Alain Madeleine-Perdrillat is a French art historian and was born in Paris in 1949. He worked at the Réunion des musées nationauxfor several years before moving to the Institut national d’histoire de l’art. He has written an important monograph on Seurat (Skira, 1990), a study of Nicolas de Staël (Hazan, 2003)and a number of essays on writers, poets and painters. Alain Madeleine-Perdrillat has also translated several works by Roberto Longhi, La Vie d’un peintre by Gino Severini (Hazan, 2011) and, more recently, L’Originalité de Thomas Jones by Lawrence Gowing (Fage éditions, 2017).
Peter Schatborn is emeritus director of the Rijksprentenkabinet at the Rijksmuseum in Amsterdam. He was Guest Scholar at the Getty Research Institute in Los Angeles and has curated exhibitions at the Fondation Custodia, Collection Frits Lugt, Paris, and The Frick Collection, New York. He specializes in seventeenth-century Dutch drawings.
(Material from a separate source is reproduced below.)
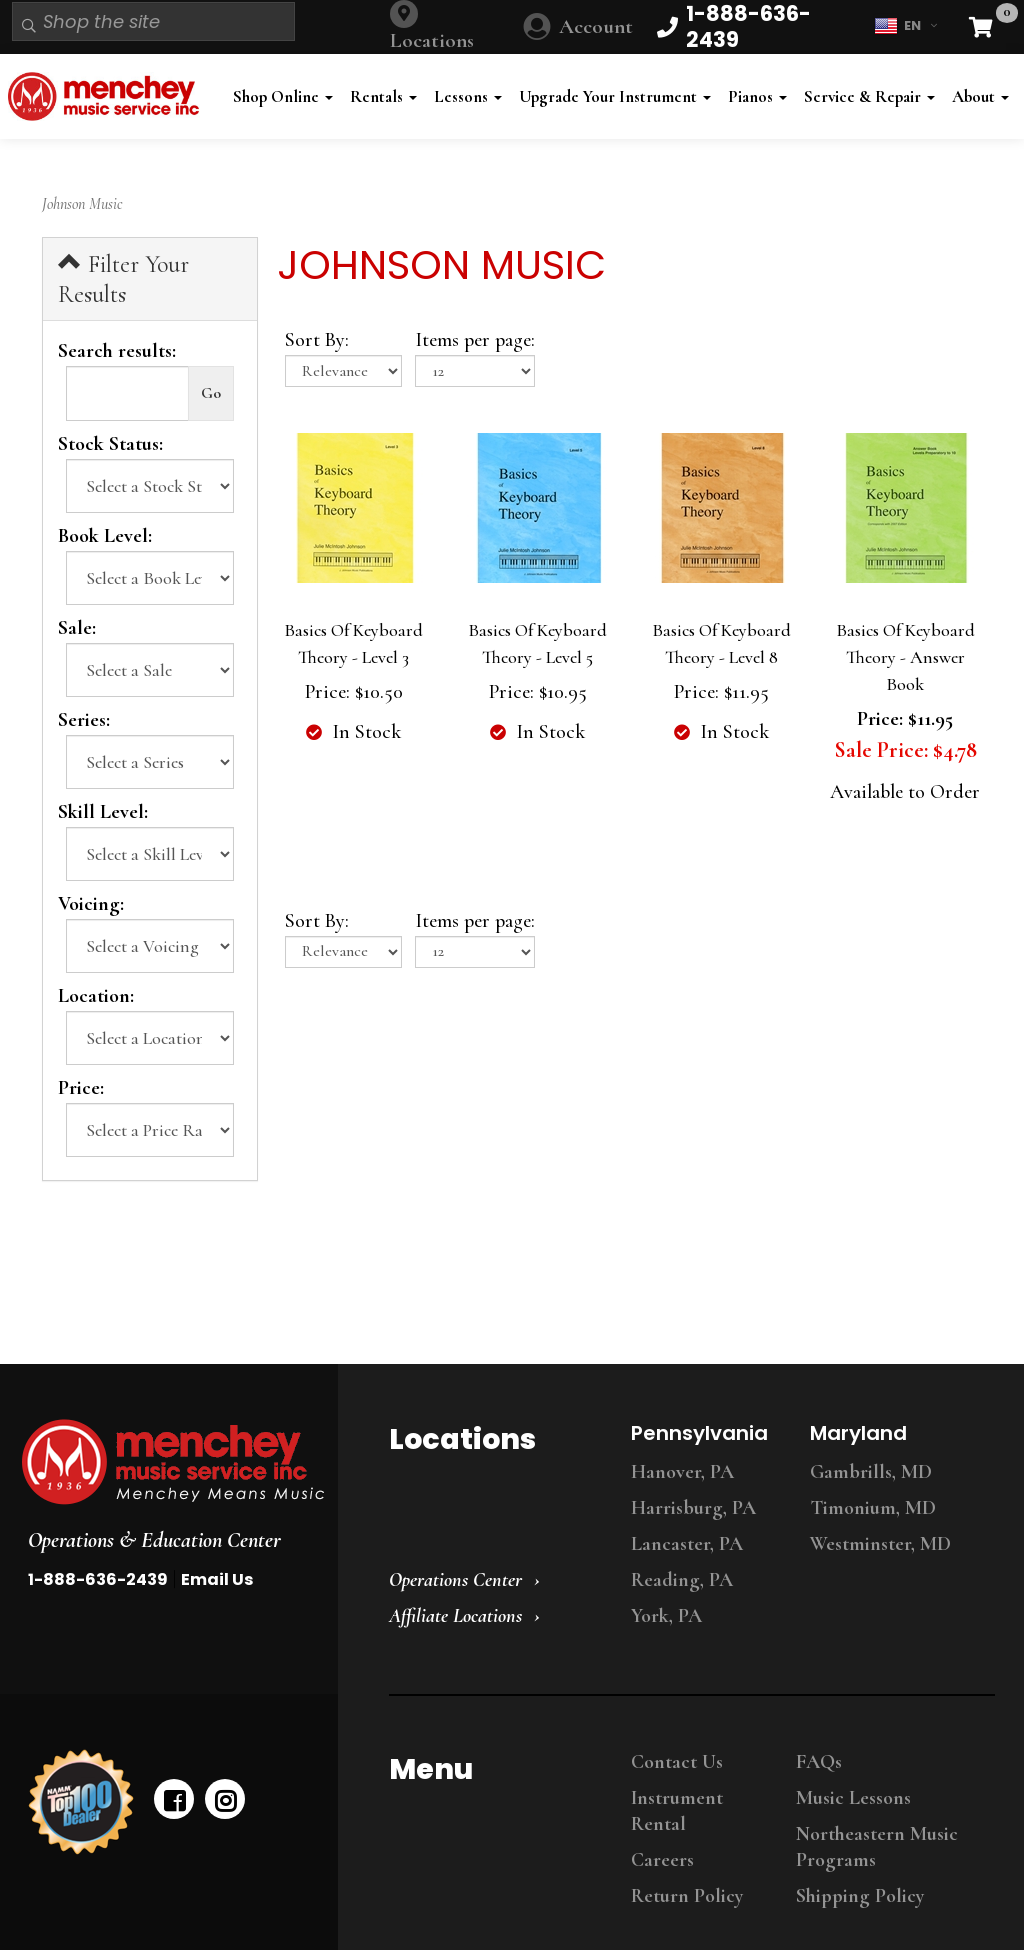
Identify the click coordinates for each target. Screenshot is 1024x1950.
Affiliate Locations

Catherine McCready is an intaglio artist and head of the collections at the Fondation William Cuendet & Atelier de Saint-Prex, where in particular she is in charge of the inventory of Palézieux’s work on paper. Catherine McCready was very close to the artist, who towards the end of his life entrusted to her the task of printing his engravings.
Pierre Vogt is a professor of cardiology, engraver and photographer. He was born in the Valais, where he got to know Gérard de Palézieux well, often painting watercolours with him. Pierre Vogt is currently chairman of the Fondation William Cuendet & Atelier de Saint-Prex.